Available to stream July 1.

4. “Sorry Angel” (2018)

An affecting, unshakeable standout from the Competition lineup at last year’s Cannes, Christope Honoré’s “Sorry Angel” comes to Netflix soon after its theatrical run, and with all of its raw tenderness still fully intact. Here is what IndieWire’s Chief Critic Eric Kohn had to say about the film after its premiere:

Sorry Angel” is about a sad, brilliant author struggling with AIDS, but it’s not a grim death drama. The most emotional and understated work from French director Christophe Honoré is a touching tribute to the art and culture of early ‘90s France, charting creative obsessions young and old, and strikes a note that’s life-affirming and melancholic. Set in 1993, the movie centers on Jacques (Pierre Deladonchamps, the breakout star of erotic thriller “Stranger By the Lake”), an HIV-positive novelist of some note who has reached a crossroads. His life is transformed when he meets Arthur (Vincent LaCoste), an aspiring filmmaker in his early twenties keen on escaping that parochial seaside world of Brittany for the fast-paced metropolitan pleasures of Parisian life.

Not since 2007’s “Love Songs” has Honoré crafted so many absorbing moments, including one of the very best scenes of his career: a prolonged cruising sequence involving several men in a parking lot after dark that unfolds with the poetic language of a dance sequence. The filmmaker transforms the sordid circumstances into a collective statement on the relationship between desire and community that sits at the center of the movie’s compelling thesis.

Available to stream July 13.

3. “Inglourious Basterds” (2009)

Never one to shy away from enshrining his own myth, Tarantino has publicly confessed that the opening scene of “Inglourious Basterds,” his career-topping 2009 masterpiece about a renegade group of Nazi hunters who kill Hitler and burn his corpse alive in a celluloid inferno (it’s more fun if you don’t fact-check it), is his favorite thing he’s ever written. And while artists aren’t always the best arbiters of their own work, Tarantino is the rare filmmaker who’s as famous for his taste in movies as he is for making them.
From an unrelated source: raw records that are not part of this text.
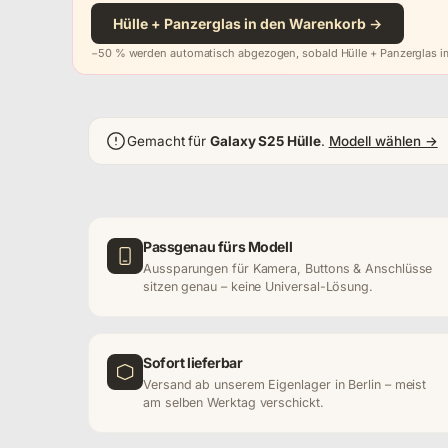
Hülle + Panzerglas in den Warenkorb →
−50 % werden automatisch abgezogen, sobald Hülle + Panzerglas im
Gemacht für
Galaxy S25 Hülle
.
Modell wählen →
Passgenau fürs Modell
Aussparungen für Kamera, Buttons & Anschlüsse
sitzen genau – keine Universal-Lösung.
Sofort lieferbar
Versand ab unserem Eigenlager in Berlin – meist
am selben Werktag verschickt.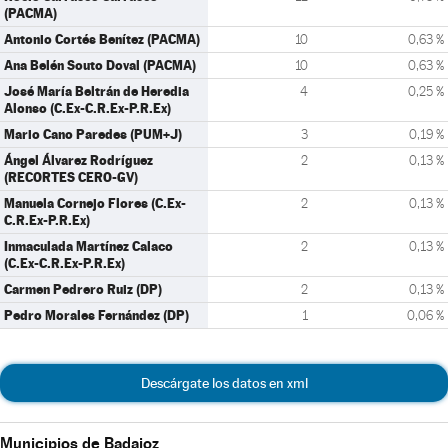
(PACMA)
Antonio Cortés Benítez (PACMA)
10
0,63 %
Ana Belén Souto Doval (PACMA)
10
0,63 %
José María Beltrán de Heredia
4
0,25 %
Alonso (C.Ex-C.R.Ex-P.R.Ex)
Mario Cano Paredes (PUM+J)
3
0,19 %
Ángel Álvarez Rodríguez
2
0,13 %
(RECORTES CERO-GV)
Manuela Cornejo Flores (C.Ex-
2
0,13 %
C.R.Ex-P.R.Ex)
Inmaculada Martínez Calaco
2
0,13 %
(C.Ex-C.R.Ex-P.R.Ex)
Carmen Pedrero Ruiz (DP)
2
0,13 %
Pedro Morales Fernández (DP)
1
0,06 %
Descárgate los datos en xml
Municipios de Badajoz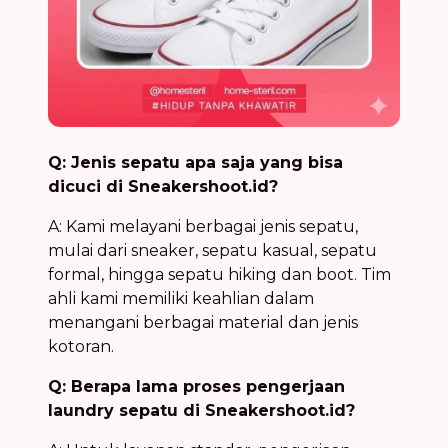
Q: Jenis sepatu apa saja yang bisa
dicuci di Sneakershoot.id?
A: Kami melayani berbagai jenis sepatu,
mulai dari sneaker, sepatu kasual, sepatu
formal, hingga sepatu hiking dan boot. Tim
ahli kami memiliki keahlian dalam
menangani berbagai material dan jenis
kotoran.
Q: Berapa lama proses pengerjaan
laundry sepatu di Sneakershoot.id?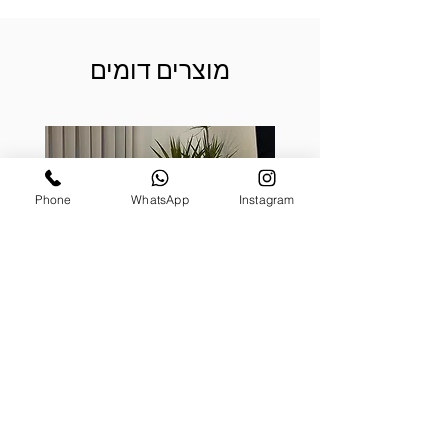
מוצרים דומים
Phone
WhatsApp
Instagram
קערת לאטיס, בעיצוב דרצנה
מונסטר
מעוצבת על גזע (טבעית)
מחיר
₪1,199.00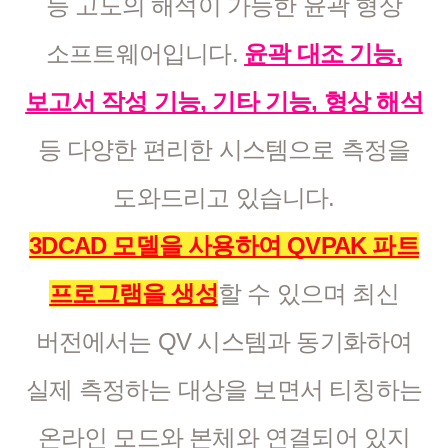
등 고도의 해석이 가능한 윤곽 형상
소프트웨어입니다.
윤곽 대조 기능,
보고서 작성 기능, 기타 기능, 형상 해석
등 다양한 편리한 시스템으로 측정을
도와드리고 있습니다.
3DCAD 모델을 사용하여 QVPAK 파트
프로그램을 생성
할 수 있으며 최신
버전에서는 QV 시스템과 동기화하여
실제 측정하는 대상을 보면서 티칭하는
온라인 모드와 본체와 연결되어 있지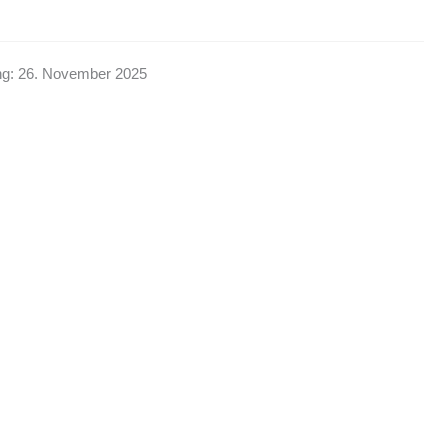
ung: 26. November 2025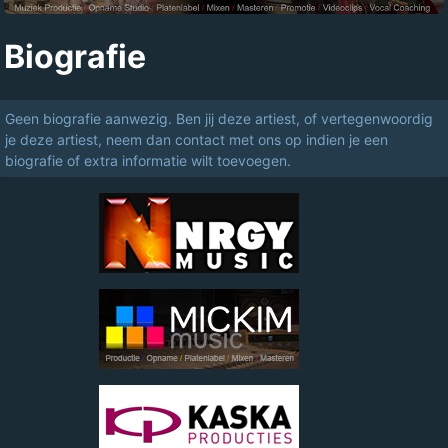
Biografie
Geen biografie aanwezig. Ben jij deze artiest, of vertegenwoordig
je deze artiest, neem dan contact met ons op indien je een
biografie of extra informatie wilt toevoegen.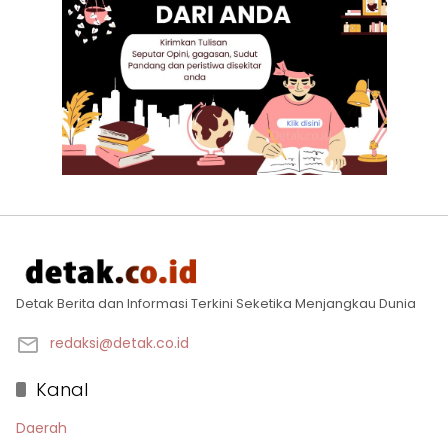
Detak Berita dan Informasi Terkini Seketika Menjangkau Dunia
redaksi@detak.co.id
Kanal
Daerah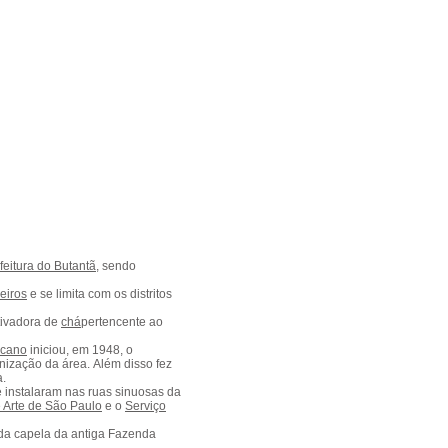
eitura do Butantã
, sendo
eiros
e se limita com os distritos
tivadora de
chá
pertencente ao
icano
iniciou, em 1948, o
nização da área. Além disso fez
a.
e instalaram nas ruas sinuosas da
 Arte de São Paulo
e o
Serviço
 da capela da antiga Fazenda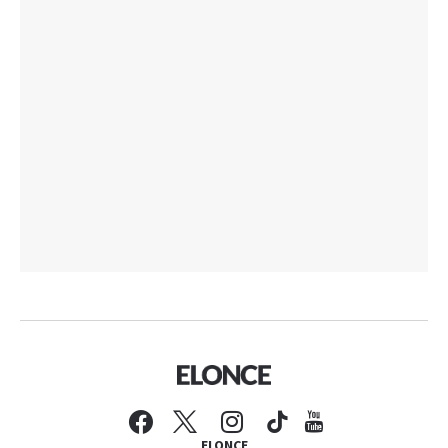
ELONCE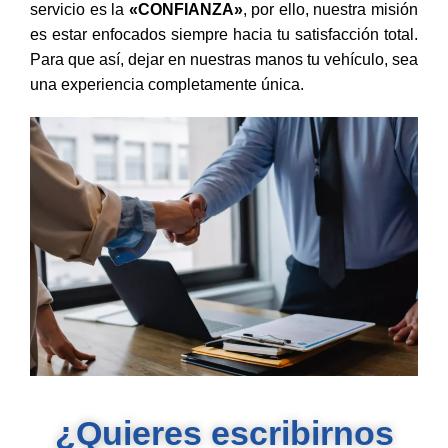
servicio es la
«CONFIANZA»
, por ello, nuestra misión
es estar enfocados siempre hacia tu satisfacción total.
Para que así, dejar en nuestras manos tu vehículo, sea
una experiencia completamente única.
¿Quieres escribirnos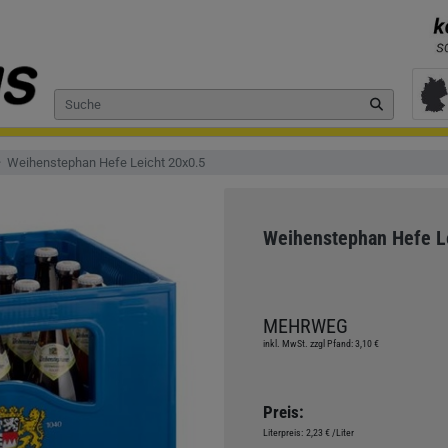
Weihenstephan Hefe Leicht 20x0.5
Weihenstephan Hefe L
MEHRWEG
inkl. MwSt. zzgl Pfand: 3,10 €
Preis:
Literpreis:
2,23 €
/Liter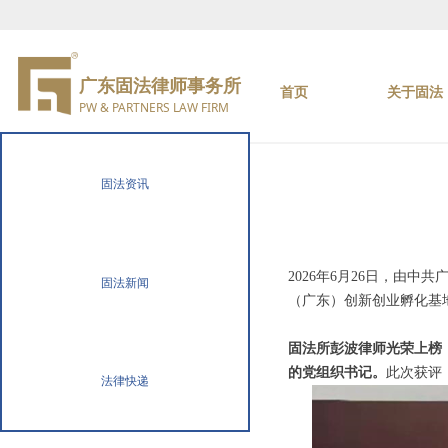
广东固法律师事务所
首页
关于固法
PW & PARTNERS LAW FIRM
固法资讯
2026年6月26日，由
固法新闻
（广东）创新创业孵化基地
固法所彭波律师光荣上榜
的党组织书记。
此次获评
法律快递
Mining incredible suspense from a mega-dose of exposition, Hans Landa’s conversation with a suspiciously tense French dairy farmer not only makes for one of the great villain introductions of all time, it also takes a familiar trope of Holocaust cinema — cutting between a calm Nazi and the petrified Jews hiding from him just a few feet away — and explodes it into a colorful world that’s less informed by World War II than it is the movies that have been made about. And so the stage is set for Tarantino’s greatest film, a bloody chunk of revisionist history that dares to suggest that pop art can be a form of revenge. Arriving on Netflix just in time for the release of Tarantino’s “Once Upon a Time in Hollywood,” “Inglourious Basterds” is also a fun reminder that pastiche” is only a dirty word if you don’t know how to pronounce it properly.
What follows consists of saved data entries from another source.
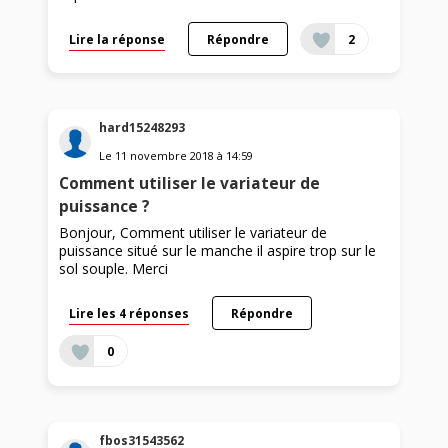
Lire la réponse
Répondre
2
hard15248293
Le
11 novembre 2018
à
14:59
Comment utiliser le variateur de
puissance ?
Bonjour, Comment utiliser le variateur de
puissance situé sur le manche il aspire trop sur le
sol souple. Merci
Lire les 4 réponses
Répondre
0
fbos31543562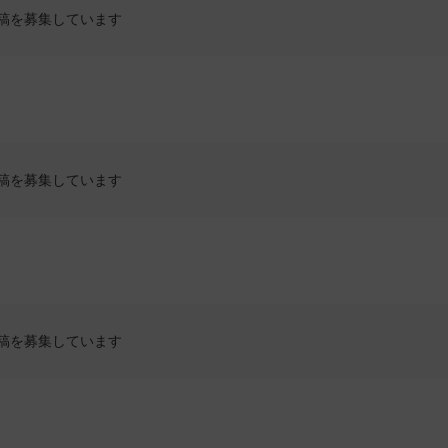
稿を募集しています
稿を募集しています
稿を募集しています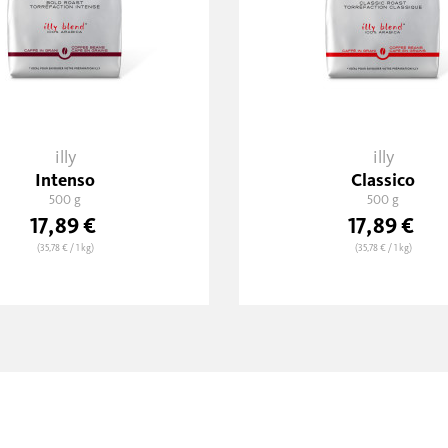
illy
illy
Intenso
Classico
500 g
500 g
17,89 €
17,89 €
(35,78 €
/ 1 kg)
(35,78 €
/ 1 kg)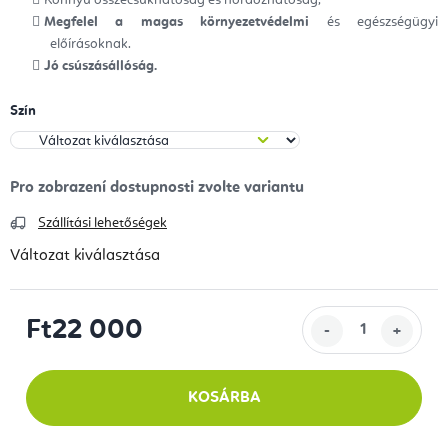
Könnyű összecsukhatóság és hordozhatóság,
Megfelel a magas környezetvédelmi
és egészségügyi
előírásoknak.
Jó csúszásállóság.
Szín
Szállítási lehetőségek
Változat kiválasztása
Ft22 000
Egységár:
KOSÁRBA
Available to stream July 22.

2. “Mean Streets” (1973)

Both of the top slots on this month’s list are both reserved for Martin Scorsese movies, but that’s only because of an executive decision not to let one director hog the top four. While the edge goes to “Mean Streets” and “Taxi Driver” for their historical importance — and for the pronounced ways in which those two films improve Netflix’s anemic lineup of classic American cinema — we could just as easily have chosen to highlight other Scorsese gems like “Alice Doesn’t Live Here Anymore,” and the auteur’s under-seen debut feature, “Who’s that Knocking at My Door” (which stars a 28-year-old Harvey Keitel, if you can imagine such a thing).

But Scorsese wouldn’t be Scorsese without “Mean Streets,” a raw and ruthless portrait of life on the streets of Little Italy in the early ’70s that established Scorsese’s peerless gift for underworld pathos and the violence through which it tends to express itself. The scrappiness required to tell the story of young Charlie Cappa (Keitel) and his even younger miscreant best friend (Robert De Niro as Johnny Boy) — the scrappiness that’s baked into the film’s tortured soul — has managed to remain intact over the decades of Scorsese’s ascendency. From his feverish documentary work to his stateliest big studio dramas, Scorsese is still fueled by the same energy that allowed him to cobble “Mean Streets” together.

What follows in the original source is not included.